- About this exercise -
Exactly reproduce the line containing "RESTAURANTS & BARS" and all later lines to the end of the entries, leaving the pictures out of your copy.

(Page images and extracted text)
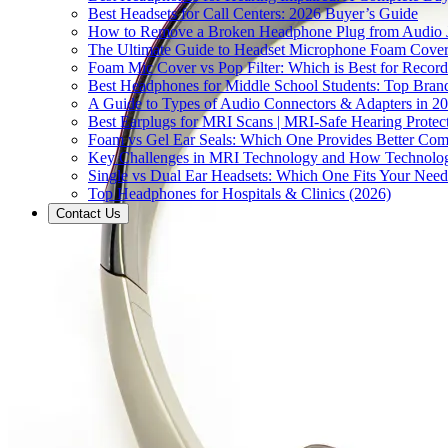
Best Headsets for Call Centers: 2026 Buyer’s Guide
How to Remove a Broken Headphone Plug from Audio J
The Ultimate Guide to Headset Microphone Foam Covers
Foam Mic Cover vs Pop Filter: Which is Best for Recor
Best Headphones for Middle School Students: Top Bran
A Guide to Types of Audio Connectors & Adapters in 2
Best Earplugs for MRI Scans | MRI-Safe Hearing Protec
Foam vs Gel Ear Seals: Which One Provides Better Comf
Key Challenges in MRI Technology and How Technolog
Single vs Dual Ear Headsets: Which One Fits Your Need
Top Headphones for Hospitals & Clinics (2026)
Contact Us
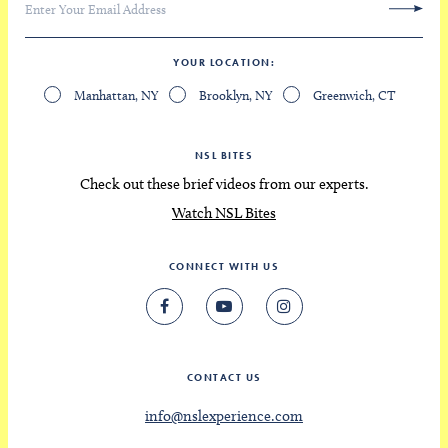
YOUR LOCATION
Manhattan, NY
Brooklyn, NY
Greenwich, CT
NSL BITES
Check out these brief videos from our experts.
Watch NSL Bites
CONNECT WITH US
CONTACT US
info@nslexperience.com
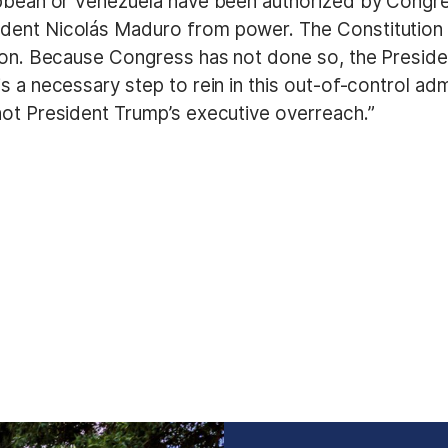
ibbean or Venezuela have been authorized by Congre
ident Nicolás Maduro from power. The Constitution
on. Because Congress has not done so, the President’
is a necessary step to rein in this out-of-control a
not President Trump’s executive overreach.”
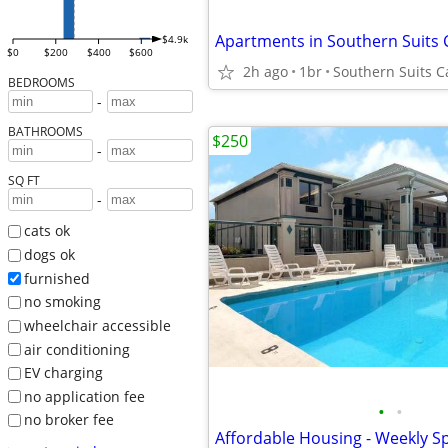
$4.9k
$0
$200
$400
$600
2h ago
1br
Southern Suits Ca
BEDROOMS
-
BATHROOMS
$250
-
SQ FT
-
cats ok
dogs ok
furnished
no smoking
wheelchair accessible
air conditioning
EV charging
no application fee
•
•
no broker fee
Affordable Housing - Weekly Sp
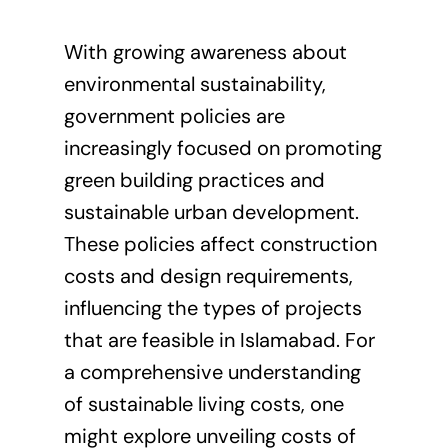
With growing awareness about
environmental sustainability,
government policies are
increasingly focused on promoting
green building practices and
sustainable urban development.
These policies affect construction
costs and design requirements,
influencing the types of projects
that are feasible in Islamabad. For
a comprehensive understanding
of sustainable living costs, one
might explore
unveiling costs of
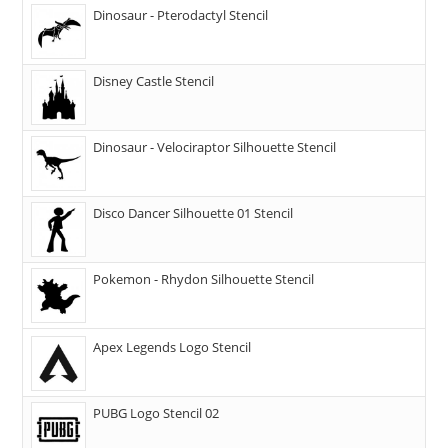
Dinosaur - Pterodactyl Stencil
Disney Castle Stencil
Dinosaur - Velociraptor Silhouette Stencil
Disco Dancer Silhouette 01 Stencil
Pokemon - Rhydon Silhouette Stencil
Apex Legends Logo Stencil
PUBG Logo Stencil 02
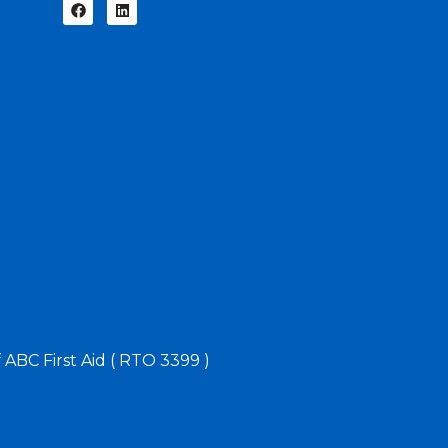
f ABC First Aid ( RTO 3399 )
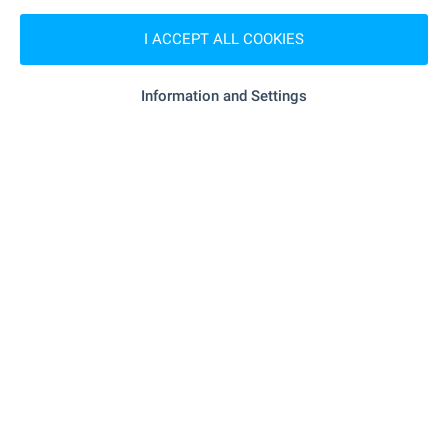
"Ekont" - 381 m (5 min.)
Postal service
I ACCEPT ALL COOKIES
"felix Dogs - Salon Za Kucheta" - 1.2
Hair-dresser
km (15 min.)
Information and Settings
"shine" - 1.1 km (14 min.)
Beauty salon
- 786 m (10 min.)
Vet
RESTAURANTS & BARS
"Chorbadzhi Marko" - 927 m (12 min.)
Restaurant
"Bratska" - 943 m (12 min.)
Restaurant
- 1.1 km (14 min.)
Cafe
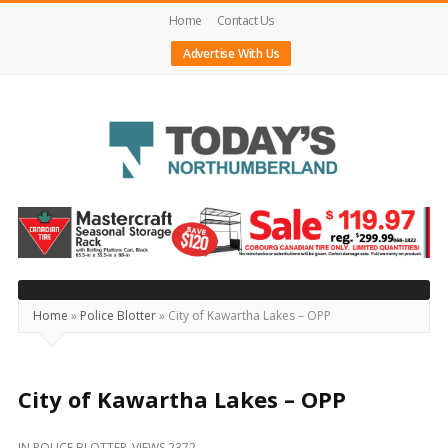
Home
Contact Us
Advertise With Us
Today's
Northumberland
–
Your
Source
Home
»
Police Blotter
»
City of Kawartha Lakes – OPP
For
What's
Happening
City of Kawartha Lakes – OPP
Locally
IN
POLICE BLOTTER
VIEWS 2372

- Your solution -
RESTAURANTS & BARS
"Chorbadzhi Marko" - 927 m (12 min.)
Restaurant
"Bratska" - 943 m (12 min.)
Restaurant
- 1.1 km (14 min.)
Cafe
Home
Contact Us
Advertise With Us
Today's
Northumberland
–
Your
Source
Home
»
Police Blotter
»
City of Kawartha Lakes – OPP
For
What's
Happening
City of Kawartha Lakes – OPP
Locally
IN
POLICE BLOTTER
VIEWS 2372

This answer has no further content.